As obras começaram em setembro de 2019 e previa-se que o hotel de quatro estrelas estivesse pronto em dois anos, mas com o embargo da obra, assinado pela Câmara de Matosinhos em abril de 2020, o esqueleto de betão permanece na praia, a cerca de cem metros do mar. Na sequência disso, o promotor da unidade hoteleira, Mário Ascenção, avançou com uma ação em tribunal em que pede uma indemnização de 19,6 milhões de euros e chamou a Autarquia e o Ministério do Ambiente a assumir responsabilidades. O processo corre em tribunal desde setembro desse ano, ainda sem conclusões.

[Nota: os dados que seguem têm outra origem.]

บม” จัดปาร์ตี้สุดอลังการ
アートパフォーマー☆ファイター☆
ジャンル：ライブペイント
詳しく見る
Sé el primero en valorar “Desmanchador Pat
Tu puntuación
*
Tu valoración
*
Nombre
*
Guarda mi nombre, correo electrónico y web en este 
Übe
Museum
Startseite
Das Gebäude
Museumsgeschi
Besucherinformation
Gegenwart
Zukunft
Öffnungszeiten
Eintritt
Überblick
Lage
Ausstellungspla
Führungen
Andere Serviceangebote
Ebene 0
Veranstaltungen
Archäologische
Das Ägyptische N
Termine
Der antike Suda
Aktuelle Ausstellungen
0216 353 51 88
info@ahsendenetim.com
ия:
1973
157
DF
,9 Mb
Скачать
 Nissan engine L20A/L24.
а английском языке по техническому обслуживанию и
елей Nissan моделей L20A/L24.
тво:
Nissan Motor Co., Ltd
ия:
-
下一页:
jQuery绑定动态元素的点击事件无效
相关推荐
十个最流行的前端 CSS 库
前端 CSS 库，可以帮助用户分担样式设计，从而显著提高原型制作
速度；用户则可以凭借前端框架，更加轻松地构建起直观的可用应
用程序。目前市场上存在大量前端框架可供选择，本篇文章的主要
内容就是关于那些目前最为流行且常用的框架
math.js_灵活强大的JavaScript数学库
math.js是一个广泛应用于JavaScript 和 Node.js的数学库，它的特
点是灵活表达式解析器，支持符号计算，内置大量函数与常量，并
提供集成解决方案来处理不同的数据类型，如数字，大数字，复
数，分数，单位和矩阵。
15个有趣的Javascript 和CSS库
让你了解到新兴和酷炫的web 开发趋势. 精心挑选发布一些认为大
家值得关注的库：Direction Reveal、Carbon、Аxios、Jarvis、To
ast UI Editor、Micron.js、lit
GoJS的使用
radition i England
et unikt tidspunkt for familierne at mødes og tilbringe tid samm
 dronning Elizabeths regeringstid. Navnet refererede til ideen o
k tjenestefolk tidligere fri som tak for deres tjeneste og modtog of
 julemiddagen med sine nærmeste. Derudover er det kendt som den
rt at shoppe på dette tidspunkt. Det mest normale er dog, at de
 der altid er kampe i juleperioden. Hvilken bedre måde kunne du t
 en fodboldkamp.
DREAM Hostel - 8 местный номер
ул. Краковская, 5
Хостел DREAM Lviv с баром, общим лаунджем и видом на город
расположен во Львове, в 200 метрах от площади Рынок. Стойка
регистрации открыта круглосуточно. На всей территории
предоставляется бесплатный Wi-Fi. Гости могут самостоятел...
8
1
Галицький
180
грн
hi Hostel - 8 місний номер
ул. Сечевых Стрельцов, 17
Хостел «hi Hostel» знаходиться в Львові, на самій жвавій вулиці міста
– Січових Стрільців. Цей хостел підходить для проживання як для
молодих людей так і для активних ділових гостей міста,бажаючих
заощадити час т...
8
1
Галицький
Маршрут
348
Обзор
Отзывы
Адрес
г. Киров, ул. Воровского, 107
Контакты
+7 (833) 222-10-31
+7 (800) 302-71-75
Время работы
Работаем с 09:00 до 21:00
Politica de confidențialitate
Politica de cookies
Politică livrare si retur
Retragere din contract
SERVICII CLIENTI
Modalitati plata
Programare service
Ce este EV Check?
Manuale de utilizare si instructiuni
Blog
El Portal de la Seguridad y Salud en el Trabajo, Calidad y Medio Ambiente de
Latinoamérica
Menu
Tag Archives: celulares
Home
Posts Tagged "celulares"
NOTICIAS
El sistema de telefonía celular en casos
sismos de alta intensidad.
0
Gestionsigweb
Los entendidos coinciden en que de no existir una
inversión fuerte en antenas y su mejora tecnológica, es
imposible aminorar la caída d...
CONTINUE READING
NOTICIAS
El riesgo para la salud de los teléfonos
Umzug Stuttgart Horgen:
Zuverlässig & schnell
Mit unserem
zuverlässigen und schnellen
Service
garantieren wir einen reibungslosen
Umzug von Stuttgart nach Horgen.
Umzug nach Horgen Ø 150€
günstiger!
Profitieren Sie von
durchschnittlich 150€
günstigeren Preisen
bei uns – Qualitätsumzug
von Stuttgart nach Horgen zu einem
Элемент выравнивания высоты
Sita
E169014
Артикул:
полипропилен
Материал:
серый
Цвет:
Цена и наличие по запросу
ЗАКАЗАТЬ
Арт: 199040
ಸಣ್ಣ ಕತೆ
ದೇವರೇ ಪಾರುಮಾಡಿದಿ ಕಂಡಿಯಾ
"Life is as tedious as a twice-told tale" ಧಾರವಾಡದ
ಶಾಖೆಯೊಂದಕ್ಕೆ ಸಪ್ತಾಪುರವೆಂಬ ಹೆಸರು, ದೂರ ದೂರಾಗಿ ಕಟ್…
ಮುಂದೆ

Luz verde doze anos depois
Certo é que moradores e ambientalistas insurgiram-se no momento em que as máquinas começaram a avançar. Até porque, numa carta enviada pela Comissão de Coordenação e Desenvolvimento Regional do Norte (CCDR-N), em 2005, a um morador, aquela entidade indicou que o terreno estava "em área afeta à Reserva Ecológica Nacional (REN)".
A mesma carta acrescenta que essa área estava, inclusivamente, definida no Plano de Ordenamento da Orla Costeira (POOC) na categoria de espaço "áreas em APC". Ou seja, "onde são interditas, nomeadamente a alteração da morfologia do solo ou do coberto vegetal e as ações que impliquem a sua impermeabilização ou capazes de alterarem negativamente a estabilidade destes ecossistemas".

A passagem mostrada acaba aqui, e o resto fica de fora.